In many ways it can be extremely challenging for leaders to remain faithful to their core values and the people in their lives who matter most. Getting caught up in the cares and responsibilities of your organization is not hard to do, especially in today’s competitive and economically challenging times.
When was the last time you took inventory of your influence in your family? It’s easy to lose sight of the needs and values of our families when we are focusing much of our efforts on leading other people. Our ability to influence is sometimes not in alignment with our core values. Sometimes our family’s needs don’t get met because we are leading other people (outside) of our families.
Being really clear on what matters most to you will not only help drive your influence in your organization, but it will also help sustain it over time. Start by re-examining your core values. Write them down. What is at the top of your list? For most of us, at the end of the day, the end of our career, ministry, or life, the people who will matter most to us will be our families and dear friends.

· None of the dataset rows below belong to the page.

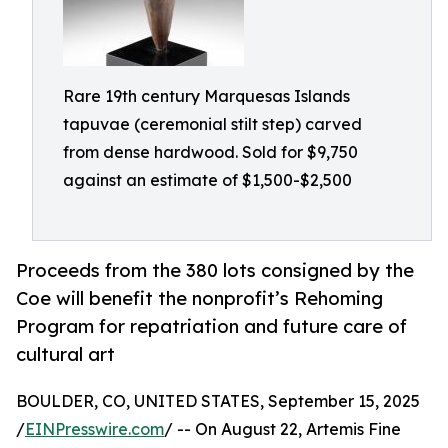
Rare 19th century Marquesas Islands
tapuvae (ceremonial stilt step) carved
from dense hardwood. Sold for $9,750
against an estimate of $1,500-$2,500
Proceeds from the 380 lots consigned by the
Coe will benefit the nonprofit’s Rehoming
Program for repatriation and future care of
cultural art
BOULDER, CO, UNITED STATES, September 15, 2025
/
EINPresswire.com
/ -- On August 22, Artemis Fine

If you feel the demands of your career, ministry, or organization creeping up and beginning to infringe on the quality of your family life, the following questions may be helpful. Ask yourself the following:
How am I influencing the lives of my family members?
Would you expect to be encouraged in your positive influence and leadership in their lives? Influence can be powerful and we want to be intentional with how we use ours. We want to regularly ask ourselves: How am I leading and impacting those most important to me? How is my spouse doing? How are my children doing? How would your spouse answer this question about you? How would your children answer this question. You may want to ask them. Their answers may surprise you.
Do I have enough emotional reserves and energy at the end of the day to engage my family?
This may be one of the most important questions we ask ourselves. We may have the potential to have great influence and exercise compelling leadership in an organization, in our ministry, or a community. If, however, we do not have the emotional reserves and energy for having substantial influence on those closest to us, are we doing our families a disservice?
This is a challenging question for many leaders. Yet, if we value our influence in our families we should grapple with this question. If you find yourself doing any of the following on a regular basis at the expense of engaging with your family, you may want to make some adjustments:
- spending the evening in front of the television
- returning a multitude of phone calls or emails
- interacting in social media
- retreating into your alone space for long periods of time
Are the pressures and demands of your leadership at work impacting your family?
The demands of work can creep up slowly, sometimes catching us off guard. Naturally, a lot of energy goes into our careers and ministries. Often times, the stress and pressures of the job can impact those closest to us. Take time to ask your spouse and children how they perceive the pressures of your job are impacting you. How are the pressures of your job impacting them? They may have a perspective you may not have considered.
How are you doing with balancing the demands of your career or ministry with the emotional needs of your family?